Prosecutor: No charges in fatal NY police shooting
Feb 28, 2012, 9:14 PM
Associated Press
GARDEN CITY, N.Y. (AP) – No criminal charges will be filed in a friendly fire shooting that killed a police officer on Long Island, a county prosecutor said Tuesday. Nassau County District Attorney Kathleen Rice also said she will not file charges against police officers involved in the fatal shooting of a civilian that preceded the officer’s death.
Rice issued an 18-page report on her office’s investigation of the March 2011 shooting. Officer Geoffrey Breitkopf, who was wearing civilian clothes and had a rifle slung under his arm when he approached the scene of the earlier shooting, was killed by a Metropolitan Transportation Authority police officer who apparently mistook him for a possible suspect.
“Although the results were unquestionably tragic, criminal charges under these circumstances would be legally unsustainable,” Rice said.
Breitkopf was a member of the elite Bureau of Special Operations and arrived minutes after other Nassau police officers shot an emotionally disturbed, knife-wielding man inside his home in Massapequa Park, about 40 miles east of New York City.
A neighbor reported that she was backing out of her driveway when the suspect, wearing dark clothing and a hockey mask, jumped on the hood of her car. When officers arrived, they found 21-year-old Anthony DiGeronimo with knives strapped to his body and in his hands.
The officers followed as DiGeronimo ran into his own house nearby. Officers say the suspect briefly barricaded himself in a bedroom before he emerged and charged at officers with a knife. The officers drew their weapons and killed him.
Rice found that officers Richard McDonald and Paul Lewis “reasonably believed that DiGeronimo was about to use deadly physical force on them.”
Several minutes later, backup arrived, including Bureau of Special Operations officers in plainclothes, and MTA officers who normally patrol the nearby Long Island Rail Road station in Massapequa Park.

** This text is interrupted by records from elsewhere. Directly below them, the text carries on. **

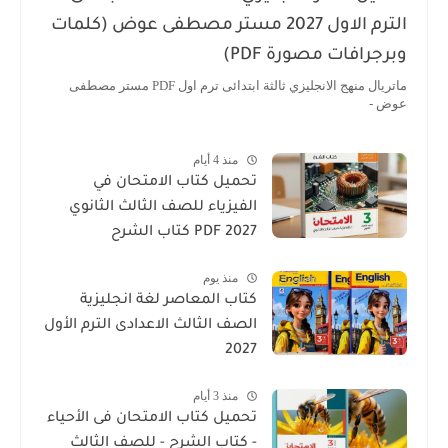
الترم الاول 2027 مستر مصطفى عوض (كلمات
وبرجرافات مصورة PDF)
ماتريال منهج الانجليزي ثالثة ابتدائى ترم اول PDF مستر مصطفى
عوض -
منذ 4 أيام
تحميل كتاب الامتحان في
الفيزياء للصف الثالث الثانوي
2027 PDF كتاب الشرح
منذ يوم
كتاب المعاصر لغة انجليزية
الصف الثالث الاعدادى الترم الأول
2027
منذ 3 أيام
تحميل كتاب الامتحان فى الأحياء
- كتاب الشرح - للصف الثالث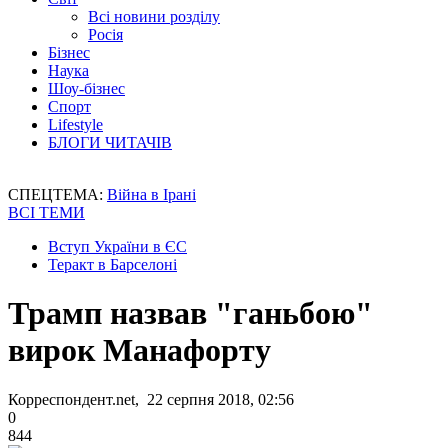
Всі новини розділу
Росія
Бізнес
Наука
Шоу-бізнес
Спорт
Lifestyle
БЛОГИ ЧИТАЧІВ
СПЕЦТЕМА:
Війна в Ірані
ВСІ ТЕМИ
Вступ України в ЄС
Теракт в Барселоні
Трамп назвав "ганьбою"
вирок Манафорту
Корреспондент.net, 22 серпня 2018, 02:56
0
844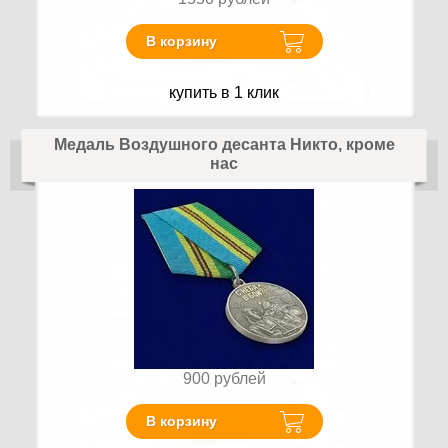
В корзину
купить в 1 клик
Медаль Воздушного десанта Никто, кроме
нас
900
рублей
В корзину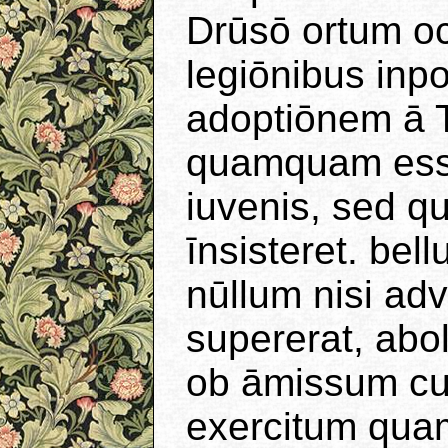
Drūsō ortum o
legiōnibus inpo
adoptiōnem ā Ti
quamquam esset
iuvenis, sed q
īnsisteret. be
nūllum nisi a
supererat, abo
ob āmissum cu
exercitum quam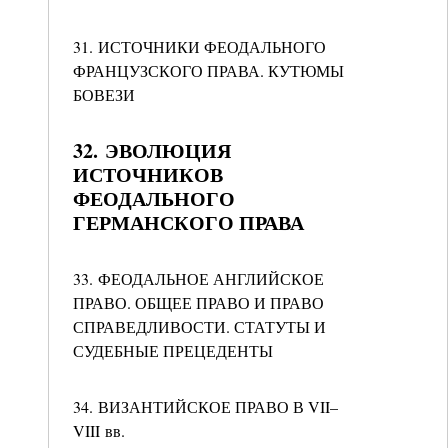
31. ИСТОЧНИКИ ФЕОДАЛЬНОГО
ФРАНЦУЗСКОГО ПРАВА. КУТЮМЫ
БОВЕЗИ
32. ЭВОЛЮЦИЯ
ИСТОЧНИКОВ
ФЕОДАЛЬНОГО
ГЕРМАНСКОГО ПРАВА
33. ФЕОДАЛЬНОЕ АНГЛИЙСКОЕ
ПРАВО. ОБЩЕЕ ПРАВО И ПРАВО
СПРАВЕДЛИВОСТИ. СТАТУТЫ И
СУДЕБНЫЕ ПРЕЦЕДЕНТЫ
34. ВИЗАНТИЙСКОЕ ПРАВО В VII–
VIII вв.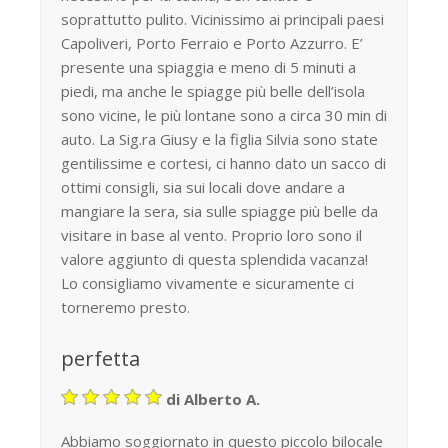
soprattutto pulito. Vicinissimo ai principali paesi
Capoliveri, Porto Ferraio e Porto Azzurro. E’
presente una spiaggia e meno di 5 minuti a
piedi, ma anche le spiagge più belle dell’isola
sono vicine, le più lontane sono a circa 30 min di
auto. La Sig.ra Giusy e la figlia Silvia sono state
gentilissime e cortesi, ci hanno dato un sacco di
ottimi consigli, sia sui locali dove andare a
mangiare la sera, sia sulle spiagge più belle da
visitare in base al vento. Proprio loro sono il
valore aggiunto di questa splendida vacanza!
Lo consigliamo vivamente e sicuramente ci
torneremo presto.
perfetta
di Alberto A.
Abbiamo soggiornato in questo piccolo bilocale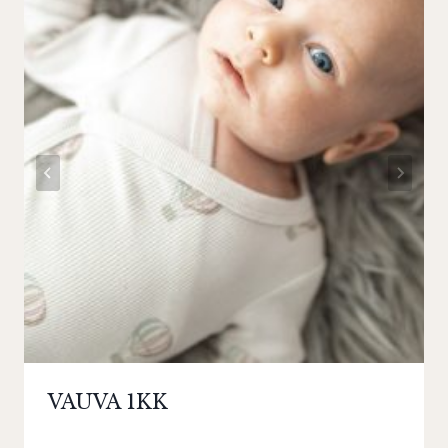
VAUVA 1KK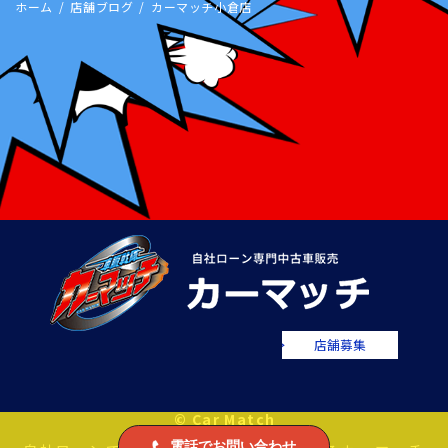
ホーム
店舗ブログ
カーマッチ小倉店
店舗募集
© Car Match
電話でお問い合わせ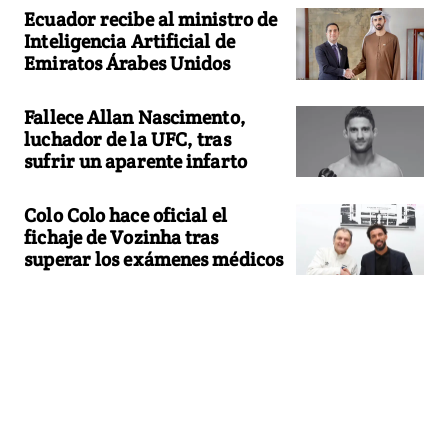
Ecuador recibe al ministro de
Inteligencia Artificial de
Emiratos Árabes Unidos
Fallece Allan Nascimento,
luchador de la UFC, tras
sufrir un aparente infarto
Colo Colo hace oficial el
fichaje de Vozinha tras
superar los exámenes médicos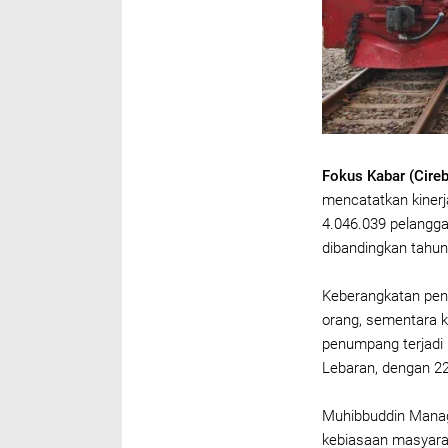
Fokus Kabar (Cire
mencatatkan kinerj
4.046.039 pelangga
dibandingkan tahun
Keberangkatan pen
orang, sementara 
penumpang terjadi p
Lebaran, dengan 2
Muhibbuddin Manag
kebiasaan masyara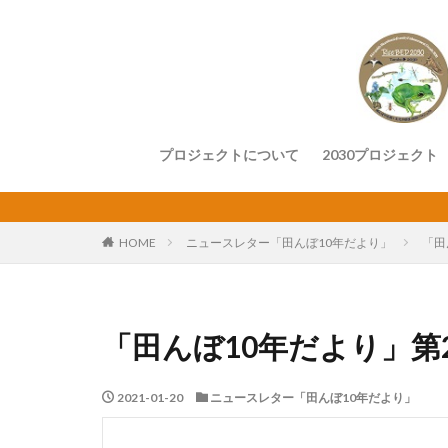
プロジェクトについて
2030プロジェクト
HOME
ニュースレター「田んぼ10年だより」
「田
「田んぼ10年だより」第20号
2021-01-20
ニュースレター「田んぼ10年だより」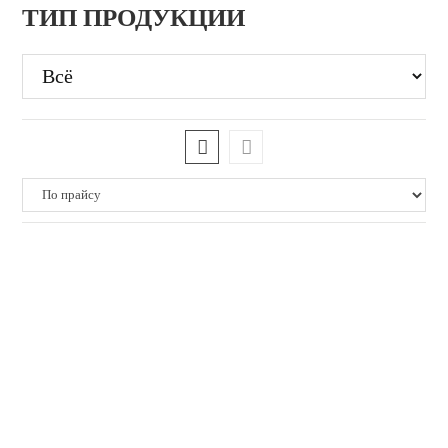
ТИП ПРОДУКЦИИ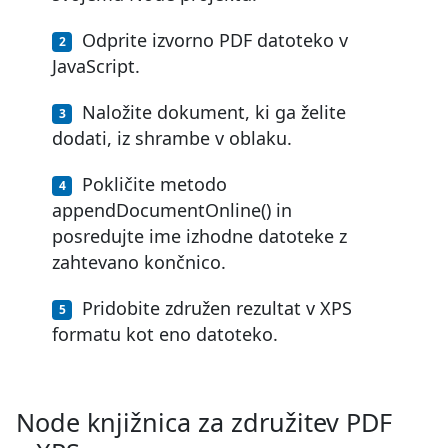
Odprite izvorno PDF datoteko v
JavaScript.
Naložite dokument, ki ga želite
dodati, iz shrambe v oblaku.
Pokličite metodo
appendDocumentOnline() in
posredujte ime izhodne datoteke z
zahtevano končnico.
Pridobite združen rezultat v XPS
formatu kot eno datoteko.
Node knjižnica za združitev PDF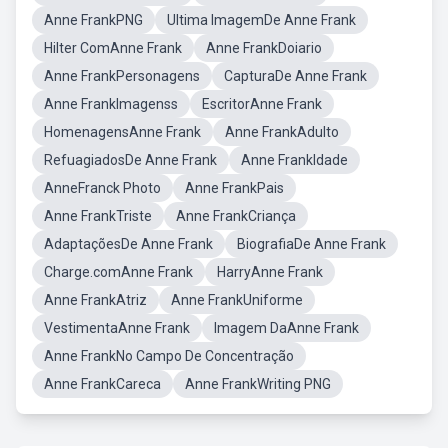
Anne FrankPNG
Ultima ImagemDe Anne Frank
Hilter ComAnne Frank
Anne FrankDoiario
Anne FrankPersonagens
CapturaDe Anne Frank
Anne FrankImagenss
EscritorAnne Frank
HomenagensAnne Frank
Anne FrankAdulto
RefuagiadosDe Anne Frank
Anne FrankIdade
AnneFranck Photo
Anne FrankPais
Anne FrankTriste
Anne FrankCriança
AdaptaçõesDe Anne Frank
BiografiaDe Anne Frank
Charge.comAnne Frank
HarryAnne Frank
Anne FrankAtriz
Anne FrankUniforme
VestimentaAnne Frank
Imagem DaAnne Frank
Anne FrankNo Campo De Concentração
Anne FrankCareca
Anne FrankWriting PNG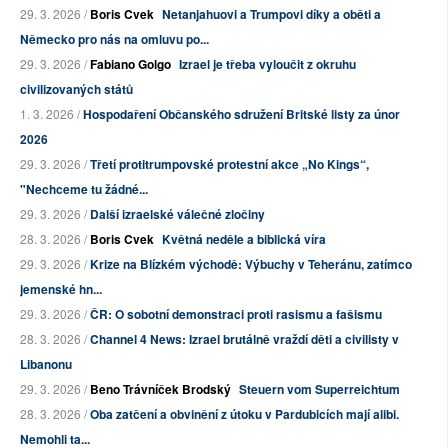
29. 3. 2026 /
Boris Cvek
Netanjahuovi a Trumpovi díky a oběti a
Německo pro nás na omluvu po...
29. 3. 2026 /
Fabiano Golgo
Izrael je třeba vyloučit z okruhu
civilizovaných států
1. 3. 2026 /
Hospodaření Občanského sdružení Britské listy za únor
2026
29. 3. 2026 /
Třetí protitrumpovské protestní akce „No Kings“,
"Nechceme tu žádné...
29. 3. 2026 /
Další izraelské válečné zločiny
28. 3. 2026 /
Boris Cvek
Květná neděle a biblická víra
29. 3. 2026 /
Krize na Blízkém východě: Výbuchy v Teheránu, zatímco
jemenské hn...
29. 3. 2026 /
ČR: O sobotní demonstraci proti rasismu a fašismu
28. 3. 2026 /
Channel 4 News: Izrael brutálně vraždí děti a civilisty v
Libanonu
29. 3. 2026 /
Beno Trávníček Brodský
Steuern vom Superreichtum
28. 3. 2026 /
Oba zatčení a obvinění z útoku v Pardubicích mají alibi.
Nemohli ta...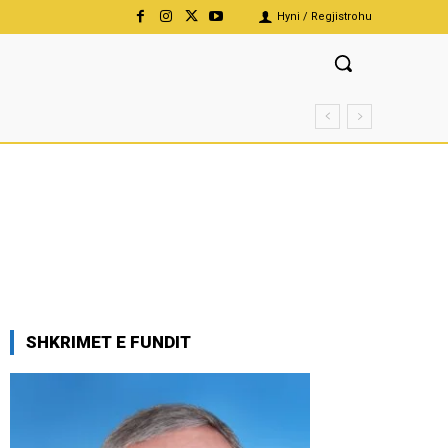
Hyni / Regjistrohu
SHKRIMET E FUNDIT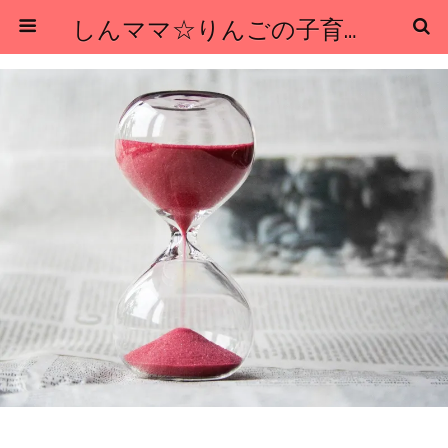
しんママ☆りんごの子育てブログ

An MTA officer fired one shot at Breitkopf, who was just arriving at the scene and had an M-4 assault rifle slung under his arm.
Rice’s report said MTA Officer Glen Gentile did not know that Breitkopf was a police officer. “When Officer Gentile saw Breitkopf’s rifle pointed in the direction of civilians and other officers during this confrontation, Gentile perceived a threat and fired one shot, striking Breitkopf in the torso.”
Less than 10 minutes elapsed between the first police contact with DiGeronimo and Breitkopf’s shooting, Rice said.
The district attorney’s investigation confirmed that a retired New York City police officer who happened upon the scene had yelled “gun” when he saw Breitkopf approaching the home where DiGeronimo had been shot.
Nassau County PBA President James Carver thanked Rice for investigating. “Nothing in that report will ever bring back Geoff to his family. I guess we have to accept the findings and move forward.”
A message left at the offices of the MTA police union seeking comment was not immediately returned..
It was the first of two friendly fire shooting deaths in the county last year. On New Year’s Eve, a federal agent with the Bureau of Alcohol, Tobacco, Firearms and Explosives was killed when he tried to intervene in a pharmacy robbery in Seaford.
Neither police nor prosecutors have publicly commented on that shooting since it happened, citing an ongoing investigation.